Diamond giant De Beers for years promoted gemstones as precious and pricey, but this week said it would start selling diamonds made in the lab that cost less than a tenth of what a mined gem costs.
This new line of blue, pink and white lab-grown diamonds, that De Beers will sell under the brand Lightbox Jewelry, has been designed to persuade the shopper to think of the synthetic diamond as being a piece of fashion jewelry rather than a lifelong investment, said company executives. Prices start at $200 in order to appeal to another generation of shoppers.
The Lightbox Jewelry general manager Steve Coe said the company believes this will open up new occasions for gifting where maybe a natural diamond would be too expensive or say too much. It is something you might purchase for your best friend or a Sweet 16, added Coe.
The shift by De Beers to synthetic is quite unexpected for the largest diamond miner in the world. It has for several decades relied on a perceived scarcity of diamonds that are mined to drive up the values and railed against the synthetic diamonds, calling them one of the industry’s biggest threats.
However, now after more than 70 years of telling their consumer that a diamond is forever, the company is rethinking that message.
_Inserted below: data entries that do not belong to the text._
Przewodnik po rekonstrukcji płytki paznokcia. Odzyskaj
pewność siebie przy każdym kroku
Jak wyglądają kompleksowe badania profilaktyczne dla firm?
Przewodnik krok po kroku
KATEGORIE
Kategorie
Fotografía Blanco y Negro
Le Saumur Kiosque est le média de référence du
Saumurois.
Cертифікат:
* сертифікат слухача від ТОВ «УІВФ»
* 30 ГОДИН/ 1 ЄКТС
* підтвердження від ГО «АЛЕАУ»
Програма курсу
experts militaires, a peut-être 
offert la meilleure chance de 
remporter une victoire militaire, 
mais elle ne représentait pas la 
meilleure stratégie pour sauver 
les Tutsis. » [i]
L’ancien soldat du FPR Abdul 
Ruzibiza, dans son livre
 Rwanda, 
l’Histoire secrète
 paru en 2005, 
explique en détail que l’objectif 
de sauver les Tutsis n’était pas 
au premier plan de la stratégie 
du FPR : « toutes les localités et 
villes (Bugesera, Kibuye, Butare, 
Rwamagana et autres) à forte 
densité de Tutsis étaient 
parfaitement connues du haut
The CEO of De Beers Group Bruce Cleaver said that the line of lab-made diamonds might not be forever, but right now it is perfect.
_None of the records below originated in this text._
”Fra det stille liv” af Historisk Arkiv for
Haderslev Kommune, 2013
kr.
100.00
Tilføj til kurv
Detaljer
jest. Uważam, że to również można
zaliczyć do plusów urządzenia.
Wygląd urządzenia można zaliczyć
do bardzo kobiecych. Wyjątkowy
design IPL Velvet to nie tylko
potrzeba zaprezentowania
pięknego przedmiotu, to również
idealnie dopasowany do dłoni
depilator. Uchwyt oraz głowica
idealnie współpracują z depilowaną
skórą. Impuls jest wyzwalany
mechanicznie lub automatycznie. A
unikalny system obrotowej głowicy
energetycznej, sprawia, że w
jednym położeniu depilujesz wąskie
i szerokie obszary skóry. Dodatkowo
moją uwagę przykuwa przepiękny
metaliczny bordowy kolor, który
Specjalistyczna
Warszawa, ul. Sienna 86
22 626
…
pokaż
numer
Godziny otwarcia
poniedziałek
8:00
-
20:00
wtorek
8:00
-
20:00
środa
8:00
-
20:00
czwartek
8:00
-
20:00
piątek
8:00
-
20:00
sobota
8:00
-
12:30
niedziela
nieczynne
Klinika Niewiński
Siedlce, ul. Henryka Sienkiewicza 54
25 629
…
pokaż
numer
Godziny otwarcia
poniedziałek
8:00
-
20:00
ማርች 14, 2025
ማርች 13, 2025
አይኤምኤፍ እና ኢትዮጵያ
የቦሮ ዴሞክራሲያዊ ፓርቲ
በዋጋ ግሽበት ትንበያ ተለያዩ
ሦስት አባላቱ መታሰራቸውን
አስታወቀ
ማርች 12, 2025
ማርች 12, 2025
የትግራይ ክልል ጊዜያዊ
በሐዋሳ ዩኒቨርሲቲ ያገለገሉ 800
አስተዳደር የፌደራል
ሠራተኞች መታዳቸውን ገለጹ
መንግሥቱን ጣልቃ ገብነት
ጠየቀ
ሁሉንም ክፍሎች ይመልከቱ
The less expensive jewelry is equally about changing habits as well as preferences of consumers as it is economics, say experts in the industry.
The twenty- and thirty-somethings of today are carrying heavy debt loads from student loans and have stagnant wages therefore their buying power is less than that of their predecessors, but their values have changed as well.
A just completed study by the diamond miner found that millennials prefer to splurge on weekend getaways, overseas holidays and electronics rather than on diamonds.
Diamonds grown in the lab, which over weeks are created in pressurized, hot chambers rather than billions of years sitting underground, are increasing in popularity as people in the U.S. spend less money on the traditional diamond.
The stones are being marketed more and more to the younger shopper as a less expensive and ethically sourced choice to mined diamonds.